KIF23-related genes (KRGs) were obtained from the UALCAN database (http://ualcan.path.uab.edu).22 Ferroptosis-Related Genes (FRGs) were collected from FerrDb database. Firstly, we retrieved the intersection between KIF23-related genes and FRGs. Second, the least absolute shrinkage and selection operator (LASSO) regression algorithm was applied to construct risk score model using R package “glmnet 4.0”. The KM survival analysis was employed to compare the overall survival between high-risk and low-risk groups. TimeROC analysis was applied to test the prediction accuracy of the model. Then, we used univariate COX analysis to determine independent prognostic factors for ccRCC OS. We regarded risk score as an independent predictor and built a nomogram associated with the risk score, age, stage and stage by R package “RMS” to predict the x-year overall recurrence rate.

In order to validate the nomogram, internal validation including C-index, calibration plot and decision curve analysis (DCA), were carried out based on TCGA data by using R package “RMS”. In addition, expression data of GSE29609 was used to perform external validation.

Gene Set Enrichment Analysis (GSEA)

To explore the functional role and potential signaling pathway of KIF23, GSEA was performed by GSEA v4.1.0. In the present study, gene size ≥100, FDR <0.15, nominal p< 0.05, |normalized enrichment score (NES)|> 1 and |enrichment score (ES)|> 0.60 were regarded as the selection criteria for meaningful pathways.
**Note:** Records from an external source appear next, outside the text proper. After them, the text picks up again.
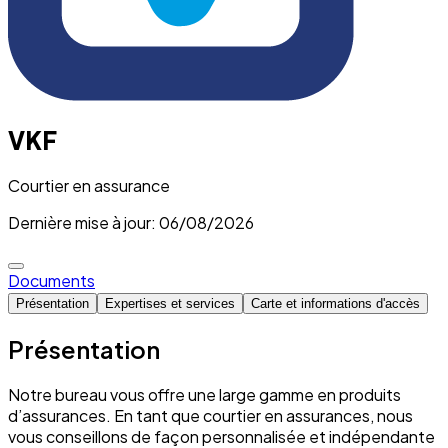
VKF
Courtier en assurance
Dernière mise à jour: 06/08/2026
Documents
Présentation
Expertises et services
Carte et informations d'accès
Présentation
Notre bureau vous offre une large gamme en produits
d’assurances. En tant que courtier en assurances, nous
vous conseillons de façon personnalisée et indépendante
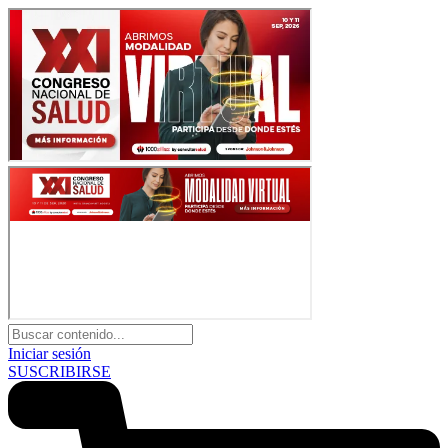
Iniciar sesión
SUSCRIBIRSE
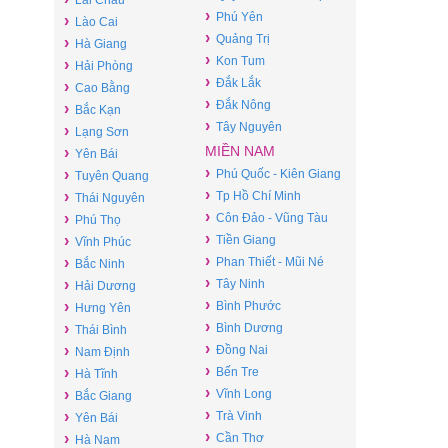
Lai Châu
›
Phú Yên
›
Lào Cai
›
Quảng Trị
›
Hà Giang
›
Kon Tum
›
Hải Phòng
›
Đắk Lắk
›
Cao Bằng
›
Đắk Nông
›
Bắc Kạn
›
Tây Nguyên
›
Lạng Sơn
MIỀN NAM
›
Yên Bái
›
›
Phú Quốc - Kiên Giang
Tuyên Quang
›
›
Tp Hồ Chí Minh
Thái Nguyên
›
›
Côn Đảo - Vũng Tàu
Phú Thọ
›
›
Tiền Giang
Vĩnh Phúc
›
›
Phan Thiết - Mũi Né
Bắc Ninh
›
›
Tây Ninh
Hải Dương
›
›
Bình Phước
Hưng Yên
›
›
Bình Dương
Thái Bình
›
›
Đồng Nai
Nam Định
›
›
Bến Tre
Hà Tĩnh
›
›
Vĩnh Long
Bắc Giang
›
›
Trà Vinh
Yên Bái
›
›
Cần Thơ
Hà Nam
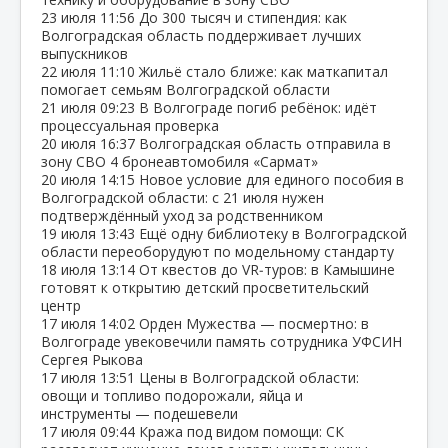
23 июля
11:56
До 300 тысяч и стипендия: как
Волгоградская область поддерживает лучших
выпускников
22 июля
11:10
Жильё стало ближе: как маткапитал
помогает семьям Волгоградской области
21 июля
09:23
В Волгограде погиб ребёнок: идёт
процессуальная проверка
20 июля
16:37
Волгоградская область отправила в
зону СВО 4 бронеавтомобиля «Сармат»
20 июля
14:15
Новое условие для единого пособия в
Волгоградской области: с 21 июля нужен
подтверждённый уход за родственником
19 июля
13:43
Ещё одну библиотеку в Волгоградской
области переоборудуют по модельному стандарту
18 июля
13:14
От квестов до VR‑туров: в Камышине
готовят к открытию детский просветительский
центр
17 июля
14:02
Орден Мужества — посмертно: в
Волгограде увековечили память сотрудника УФСИН
Сергея Рыкова
17 июля
13:51
Цены в Волгоградской области:
овощи и топливо подорожали, яйца и
инструменты — подешевели
17 июля
09:44
Кража под видом помощи: СК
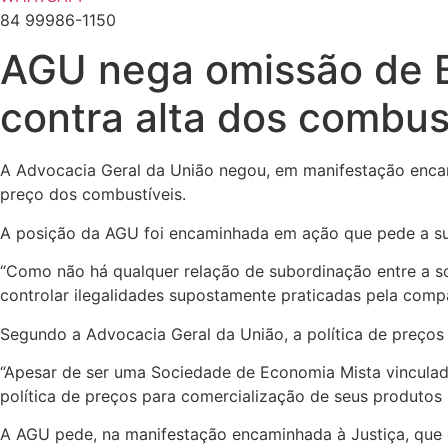
84 99986-1150
AGU nega omissão de B
contra alta dos combus
A Advocacia Geral da União negou, em manifestação encami
preço dos combustíveis.
A posição da AGU foi encaminhada em ação que pede a suspe
“Como não há qualquer relação de subordinação entre a so
controlar ilegalidades supostamente praticadas pela compa
Segundo a Advocacia Geral da União, a política de preços da
“Apesar de ser uma Sociedade de Economia Mista vinculada
política de preços para comercialização de seus produtos
A AGU pede, na manifestação encaminhada à Justiça, que o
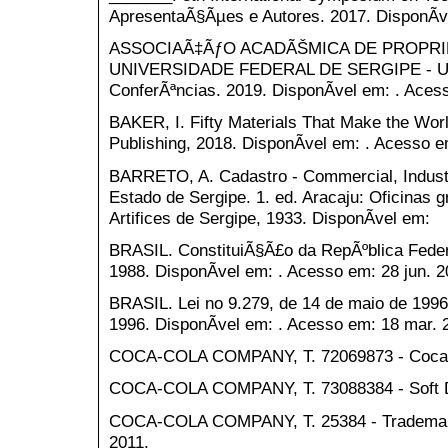
ApresentaÃ§Ãµes e Autores. 2017. DisponÃ­ve
ASSOCIAÃ‡ÃƒO ACADÃŠMICA DE PROPRIE
UNIVERSIDADE FEDERAL DE SERGIPE - UFS
ConferÃªncias. 2019. DisponÃ­vel em: . Aces
BAKER, I. Fifty Materials That Make the Worl
Publishing, 2018. DisponÃ­vel em: . Acesso e
BARRETO, A. Cadastro - Commercial, Industri
Estado de Sergipe. 1. ed. Aracaju: Oficinas 
Artifices de Sergipe, 1933. DisponÃ­vel em:
BRASIL. ConstituiÃ§Ã£o da RepÃºblica Federa
1988. DisponÃ­vel em: . Acesso em: 28 jun. 2
BRASIL. Lei no 9.279, de 14 de maio de 1996. 
1996. DisponÃ­vel em: . Acesso em: 18 mar. 
COCA-COLA COMPANY, T. 72069873 - Coca-C
COCA-COLA COMPANY, T. 73088384 - Soft D
COCA-COLA COMPANY, T. 25384 - Trademark
2011.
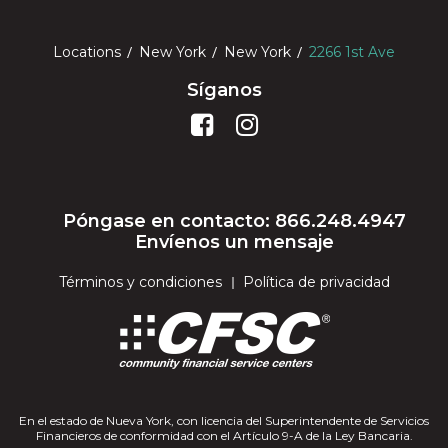
Locations
New York
New York
2266 1st Ave
Síganos
Póngase en contacto: 866.248.4947
Envíenos un mensaje
Términos y condiciones
Política de privacidad
En el estado de Nueva York, con licencia del Superintendente de Servicios
Financieros de conformidad con el Artículo 9-A de la Ley Bancaria.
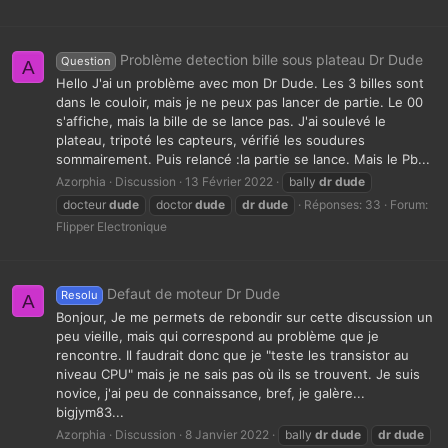
Problème detection bille sous plateau Dr Dude
Question
A
Hello J'ai un problème avec mon Dr Dude. Les 3 billes sont
dans le couloir, mais je ne peux pas lancer de partie. Le 00
s'affiche, mais la bille de se lance pas. J'ai soulevé le
plateau, tripoté les capteurs, vérifié les soudures
sommairement. Puis relancé :la partie se lance. Mais le Pb...
Azorphia
Discussion
13 Février 2022
bally
dr
dude
docteur
dude
doctor
dude
dr
dude
Réponses: 33
Forum:
Flipper Electronique
Defaut de moteur Dr Dude
Resolu
A
Bonjour, Je me permets de rebondir sur cette discussion un
peu vieille, mais qui correspond au problème que je
rencontre. Il faudrait donc que je "teste les transistor au
niveau CPU" mais je ne sais pas où ils se trouvent. Je suis
novice, j'ai peu de connaissance, bref, je galère...
bigjym83...
Azorphia
Discussion
8 Janvier 2022
bally
dr
dude
dr
dude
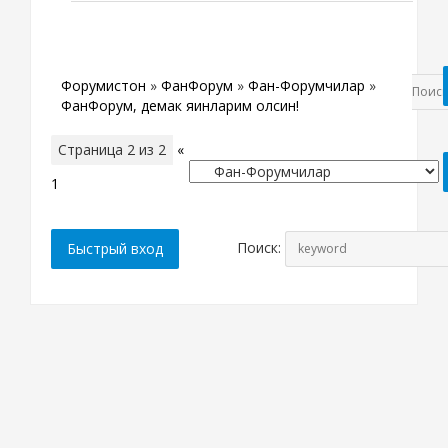
Форумистон
»
ФанФорум
»
Фан-Форумчилар
»
ФанФорум, демак яқинларим қолсин!
Страница
2
из
2
«
1
2
Поиск:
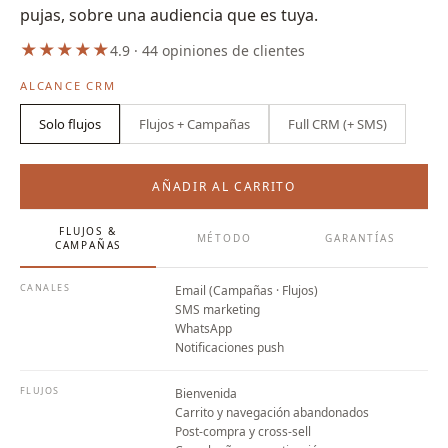
pujas, sobre una audiencia que es tuya.
★
★
★
★
★
4.9 · 44 opiniones de clientes
ALCANCE CRM
Solo flujos
Flujos + Campañas
Full CRM (+ SMS)
Desde
1.700 €/mes
AÑADIR AL CARRITO
FLUJOS &
MÉTODO
GARANTÍAS
CAMPAÑAS
CANALES
Email (Campañas · Flujos)
SMS marketing
WhatsApp
Notificaciones push
FLUJOS
Bienvenida
Carrito y navegación abandonados
Post-compra y cross-sell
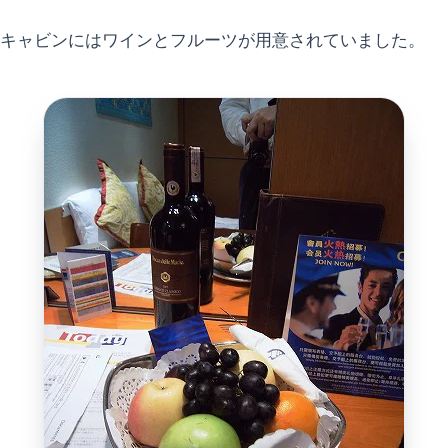
キャビンにはワインとフルーツが用意されていました。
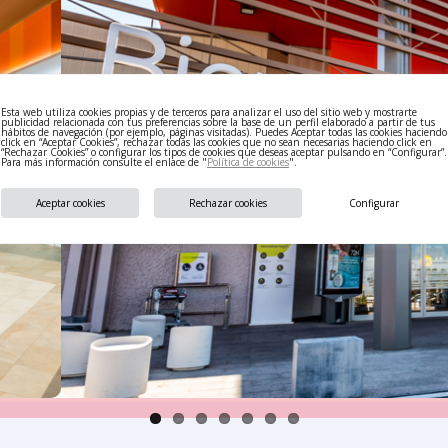
Esta web utiliza cookies propias y de terceros para analizar el uso del sitio web y mostrarte
publicidad relacionada con tus preferencias sobre la base de un perfil elaborado a partir de tus
hábitos de navegación (por ejemplo, páginas visitadas). Puedes Aceptar todas las cookies haciendo
click en “Aceptar Cookies”, rechazar todas las cookies que no sean necesarias haciendo click en
“Rechazar Cookies” o configurar los tipos de cookies que deseas aceptar pulsando en “Configurar”.
Para más información consulte el enlace de "
Política de cookies
".
Aceptar cookies
Rechazar cookies
Configurar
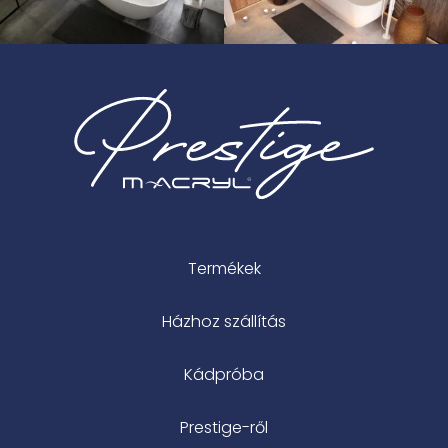
Termékek
Házhoz szállítás
Kádpróba
Prestige-ről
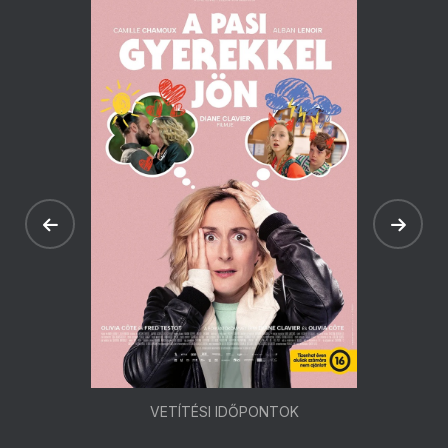
VETÍTÉSI IDŐPONTOK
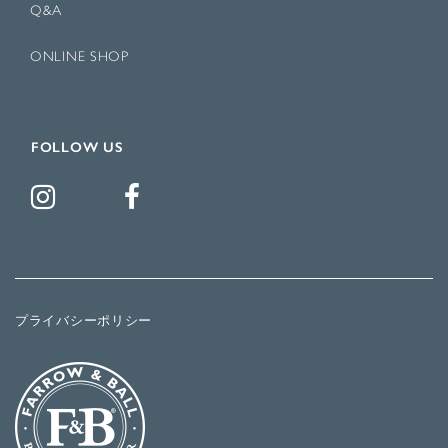
Q&A
ONLINE SHOP
FOLLOW US
プライバシーポリシー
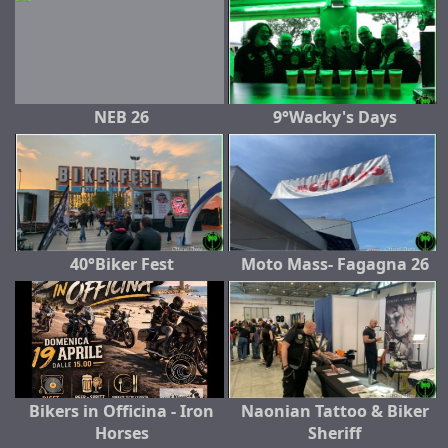
NEB 26
9°Wacky's Days
40°Biker Fest
Moto Mass- Fagagna 26
Bikers in Officina - Iron
Naonian Tattoo & Biker
Horses
Sheriff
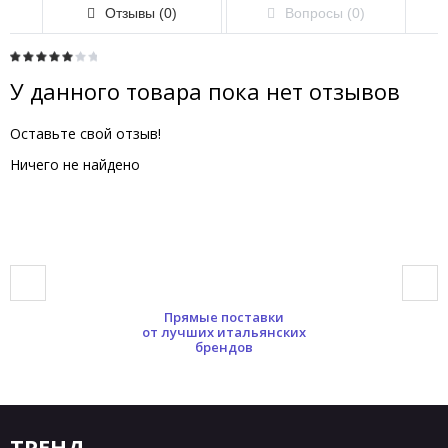
Отзывы (0)
Вопросы (0)
У данного товара пока нет отзывов
Оставьте свой отзыв!
Ничего не найдено
Прямые поставки
от лучших итальянских
брендов
ТРЕНД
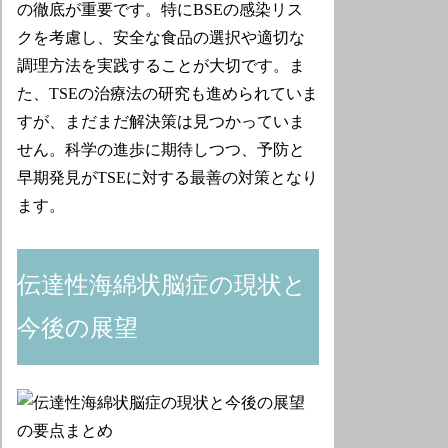
の徹底が重要です。特にBSEの感染リス
クを考慮し、安全な食品の選択や適切な
調理方法を実践することが大切です。ま
た、TSEの治療法の研究も進められていま
すが、まだまだ解決策は見つかっていま
せん。科学の進歩に期待しつつ、予防と
早期発見がTSEに対する最善の対策となり
ます。
伝達性海綿状脳症の現状と
今後の展望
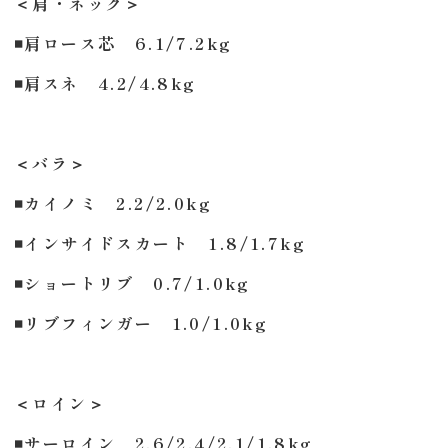
＜肩・ネック＞
◾️肩ロース芯 6.1/7.2kg
◾️肩スネ 4.2/4.8kg
＜バラ＞
◾️カイノミ 2.2/2.0kg
◾️インサイドスカート 1.8/1.7kg
◾️ショートリブ 0.7/1.0kg
◾️リブフィンガー 1.0/1.0kg
＜ロイン＞
◾️サーロイン 2.6/2.4/2.1/1.8kg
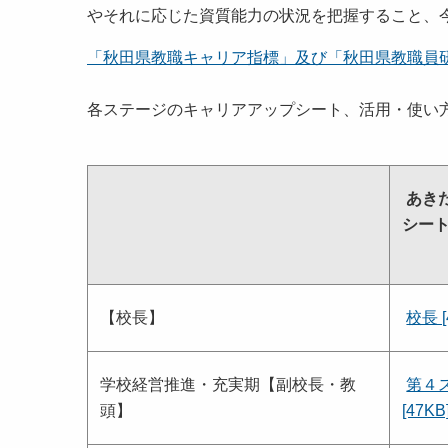
やそれに応じた資質能力の状況を把握すること、
「秋田県教職キャリア指標」及び「秋田県教職員
各ステージのキャリアアップシート、活用・使い
あき
シー
【校長】
校長 [
学校経営推進・充実期【副校長・教
第４
頭】
[47KB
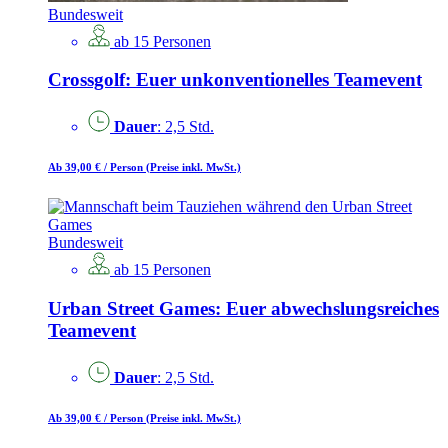
Bundesweit
ab 15 Personen
Crossgolf: Euer unkonventionelles Teamevent
Dauer
: 2,5 Std.
Ab 39,00 €
/ Person
(Preise inkl. MwSt.)
Bundesweit
ab 15 Personen
Urban Street Games: Euer abwechslungsreiches
Teamevent
Dauer
: 2,5 Std.
Ab 39,00 €
/ Person
(Preise inkl. MwSt.)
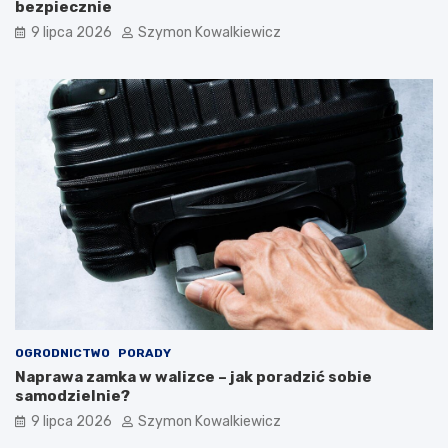
bezpiecznie
9 lipca 2026
Szymon Kowalkiewicz
OGRODNICTWO
PORADY
Naprawa zamka w walizce – jak poradzić sobie
samodzielnie?
9 lipca 2026
Szymon Kowalkiewicz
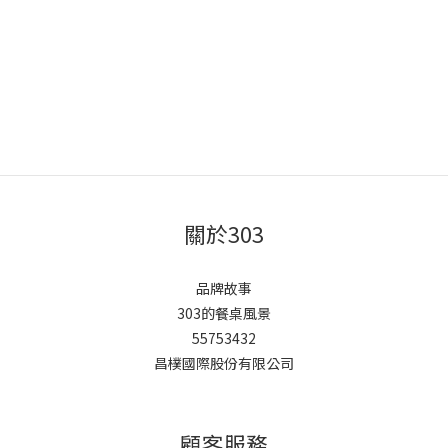
關於303
品牌故事
303的餐桌風景
55753432
昌樸國際股份有限公司
顧客服務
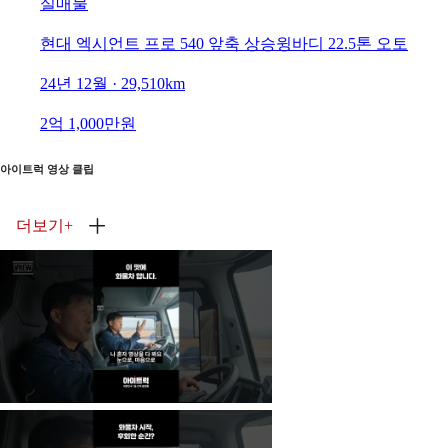
실매물
현대 엑시언트 프로 540 앞축 상승윙바디 22.5톤 오토
24년 12월 · 29,510km
2억 1,000만원
아이트럭 영상 클립
더보기
+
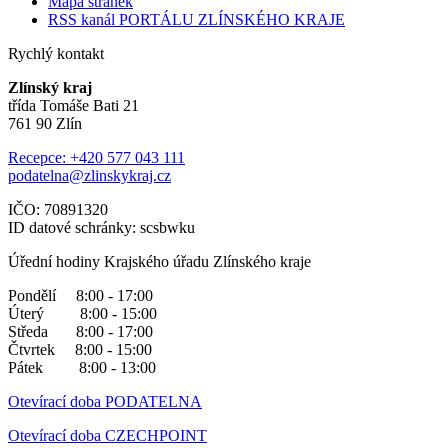
Mapa stránek
RSS kanál PORTÁLU ZLÍNSKÉHO KRAJE
Rychlý kontakt
Zlínský kraj
třída Tomáše Bati 21
761 90 Zlín
Recepce: +420 577 043 111
podatelna@zlinskykraj.cz
IČO: 70891320
ID datové schránky: scsbwku
Úřední hodiny Krajského úřadu Zlínského kraje
Pondělí 8:00 - 17:00
Úterý 8:00 - 15:00
Středa 8:00 - 17:00
Čtvrtek 8:00 - 15:00
Pátek 8:00 - 13:00
Otevírací doba PODATELNA
Otevírací doba CZECHPOINT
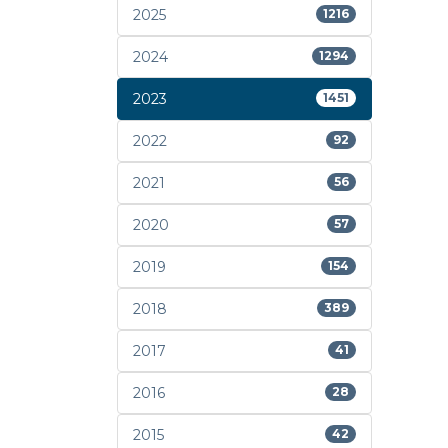
2025
1216
2024
1294
2023
1451
2022
92
2021
56
2020
57
2019
154
2018
389
2017
41
2016
28
2015
42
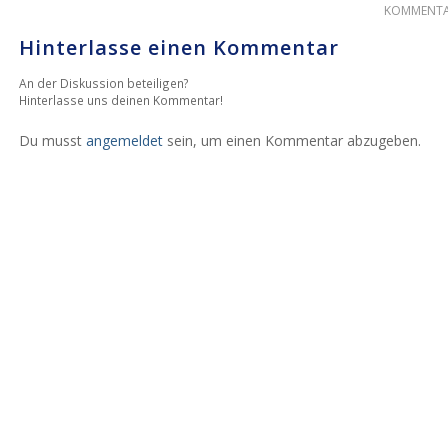
KOMMENTA
Hinterlasse einen Kommentar
An der Diskussion beteiligen?
Hinterlasse uns deinen Kommentar!
Du musst
angemeldet
sein, um einen Kommentar abzugeben.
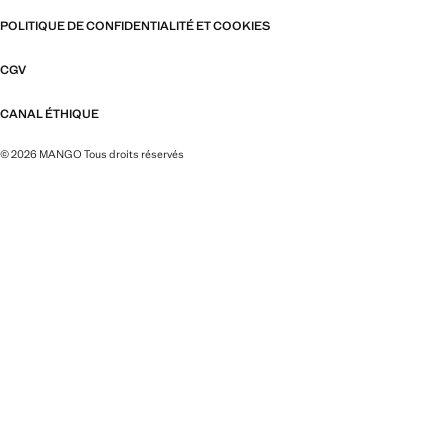
POLITIQUE DE CONFIDENTIALITÉ ET COOKIES
CGV
CANAL ÉTHIQUE
© 2026 MANGO Tous droits réservés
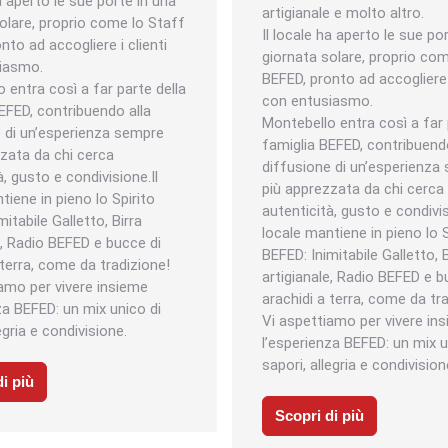
ha aperto le sue porte in una
artigianale e molto altro.
olare, proprio come lo Staff
Il locale ha aperto le sue po
nto ad accogliere i clienti
giornata solare, proprio co
iasmo.
BEFED, pronto ad accogliere i
 entra così a far parte della
con entusiasmo.
EFED, contribuendo alla
Montebello entra così a far 
e di un’esperienza sempre
famiglia BEFED, contribuendo
zata da chi cerca
diffusione di un’esperienza
à, gusto e condivisione.Il
più apprezzata da chi cerca
tiene in pieno lo Spirito
autenticità, gusto e condivis
itabile Galletto, Birra
locale mantiene in pieno lo S
e, Radio BEFED e bucce di
BEFED: Inimitabile Galletto, B
 terra, come da tradizione!
artigianale, Radio BEFED e b
amo per vivere insieme
arachidi a terra, come da tr
za BEFED: un mix unico di
Vi aspettiamo per vivere in
egria e condivisione.
l’esperienza BEFED: un mix u
sapori, allegria e condivision
i più
Scopri di più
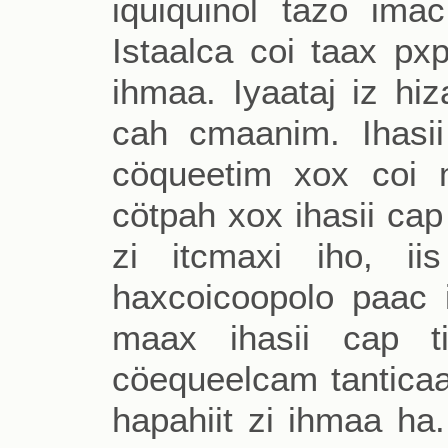
iquiquinol tazo imac
Istaalca coi taax px
ihmaa. Iyaataj iz hiza
cah cmaanim. Ihasii
cöqueetim xox coi 
cötpah xox ihasii cap
zi itcmaxi iho, ii
haxcoicoopolo paac i
maax ihasii cap ti
cöequeelcam tanticaat
hapahiit zi ihmaa ha.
Quantitative Real-Time PCR

The expression pattern of KIF23 gene was evaluated in ccRCC cell lines including ACHN, 769-P and normal kidney cell line HK-2. These three cell lines were purchased from the Type Culture Collection of the Chinese Academy of Sciences (Shanghai, China). We extracted total RNA from cells using the HiPure Total RNA Mini Kit (Magen, China) and then quantified the RNA with NanoDrop. ReverTra Ace qPCR RT Kit (Toyobo, China) was used to reverse transcribed the RNA into cDNA. Finally, we carried out qRT-PCR with iQTM SYBR® Green Supermix (Bio-Rad). KIF23 forward primer: 5ʹ-AGTCAGCGAGAGCTAAGACAC-3ʹ, reverse primer: 5ʹ-GGTTGAGTCTGTAGCCCTCAG-3ʹ. GAPDH forward primer: 5ʹ-TGCACCACCAACTGCTTAG-3ʹ, reverse primer 5ʹ-GATGCAGGGATGATGTTC-3ʹ.

Results

Expression of KIF23 in Pan-Cancer

Firstly, we evaluated the expression of KIF23 in different tumors in comparison with normal tissues by Oncomine. The results indicated that KIF23 highly expressed in bladder cancer, brain and CNS cancer, breast cancer, cervical cancer, colorectal cancer, esophageal cancer, gastric cancer, head and neck cancer, liver cancer, lung cancer, lymphoma, melanoma, ovarian cancer, pancreatic cancer, prostate cancer and sarcoma (Figure 1A). Furthermore, in TCGA database and GTEx database, KIF23 expression was significantly elevated in various cancers, including adrenocortical carcinoma (ACC), bladder urothelial carcinoma (BLCA), breast invasive carcinoma (BRCA), endocervical adenocarcinoma (CESC), cholangiocarcinoma (CHOL), colon adenocarcinoma (COAD), esophageal carcinoma (ESCA), glioblastoma multiforme (GBM), head and neck squamous cell carcinoma (HNSC), kidney renal clear cell carcinoma (KIRC), brain lower grade glioma (LGG), liver hepatocellular carcinoma (LIHC), lung adenocarcinoma (LUAD), lung squamous cell carcinoma (LUSC), Ovarian serous cystadenocarcinoma (OV), pancreatic adenocarcinoma (PAAD), prostate adenocarcinoma (PRAD), rectum adenocarcinoma (READ), skin cutaneous melanoma (SKCM), stomach adenocarcinoma (STAD), testicular germ cell (TGCT), Thyroid carcinoma (THCA), uterine corpus endometrial carcinoma (UCEC), Uterine Carcinosarcoma (UCS) (Figure 1B).

Figure 1 Expression profiles of KIF23 in pan-cancer. (A) KIF23 expression in pan-cancers and adjacent normal tissues in the Oncomine database. (B) KIF23 expression between tumor samples from TCGA database and normal samples from GTEx database (*P < 0.05, **P < 0.01, ***P < 0.001).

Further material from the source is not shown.